Pada tanggal 15 Mei 2023, telah dilaksanakan kegiatan literasi IT dalam penulisan karya ilmiah di Ruang Kuliah Program Studi Magister Pendidikan Agama Islam, Universitas Islam Negeri Mataram. Kegiatan ini dihadiri oleh mahasiswa program studi Magister PAI yang berminat untuk meningkatkan kemampuan literasi IT guna mendukung penulisan karya ilmiah berkualitas. Narasumber dalam kegiatan ini adalah dosen Magister PAI UIN Mataram Dr. Yusuf, M.Pd.
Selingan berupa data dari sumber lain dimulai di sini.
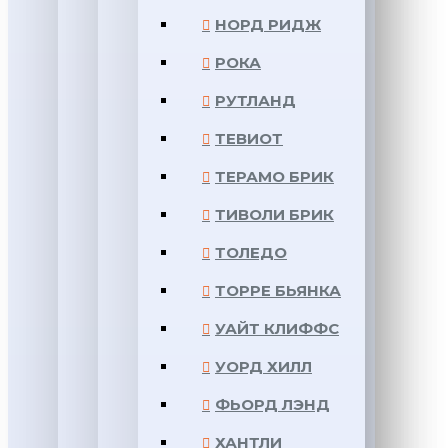
НОРД РИДЖ
РОКА
РУТЛАНД
ТЕВИОТ
ТЕРАМО БРИК
ТИВОЛИ БРИК
ТОЛЕДО
ТОРРЕ БЬЯНКА
УАЙТ КЛИФФС
УОРД ХИЛЛ
ФЬОРД ЛЭНД
ХАНТЛИ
Kegiatan dimulai dengan sesi pengenalan pentingnya literasi IT dalam era digital dan perkembangan dunia ilmiah. Mahasiswa diperkenalkan pada peran teknologi informasi dalam proses penelitian dan penulisan karya ilmiah yang semakin relevan dalam konteks globalisasi dan perkembangan teknologi.
Sesi berikutnya berfokus pada alat bantu penulisan karya ilmiah berbasis IT. Mahasiswa diberikan pengenalan dan demonstrasi mengenai penggunaan software manajemen referensi seperti Zotero dan Mendeley untuk mengelola daftar pustaka dengan lebih efisien. Selain itu, mereka juga mendapatkan pemahaman tentang pemanfaatan aplikasi pengolah kata seperti Microsoft Word dan fitur-fitur yang dapat mempermudah penulisan karya ilmiah.
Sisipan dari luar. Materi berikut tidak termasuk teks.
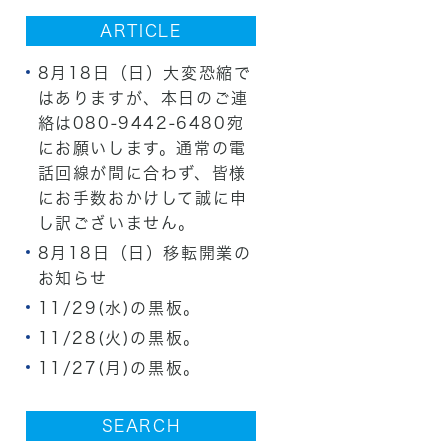
ARTICLE
8月18日（日）大変恐縮で
はありますが、本日のご連
絡は080-9442-6480宛
にお願いします。通常の電
話回線が間に合わず、皆様
にお手数おかけして誠に申
し訳ございません。
8月18日（日）移転開業の
お知らせ
11/29(水)の黒板。
11/28(火)の黒板。
11/27(月)の黒板。
SEARCH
Sumber daya online juga menjadi fokus penting dalam kegiatan literasi IT ini. Mahasiswa diperkenalkan pada berbagai basis data ilmiah online seperti Google Scholar dan Scopus untuk mencari jurnal dan artikel yang relevan dengan topik penelitian mereka. Selain itu, mereka juga diajarkan cara mengakses repositori institusi dan sumber daya akses terbuka untuk mendapatkan referensi dan data penelitian secara efektif.
Aspek etika dan plagiarisme dalam penulisan karya ilmiah juga turut menjadi bahasan dalam kegiatan ini. Mahasiswa diberikan pemahaman tentang etika dalam penulisan karya ilmiah, termasuk pentingnya menghormati hak cipta dan memberikan kredit pada sumber referensi dengan benar. Mereka juga diperkenalkan pada alat deteksi plagiarisme guna memastikan orisinalitas karya ilmiah yang dihasilkan.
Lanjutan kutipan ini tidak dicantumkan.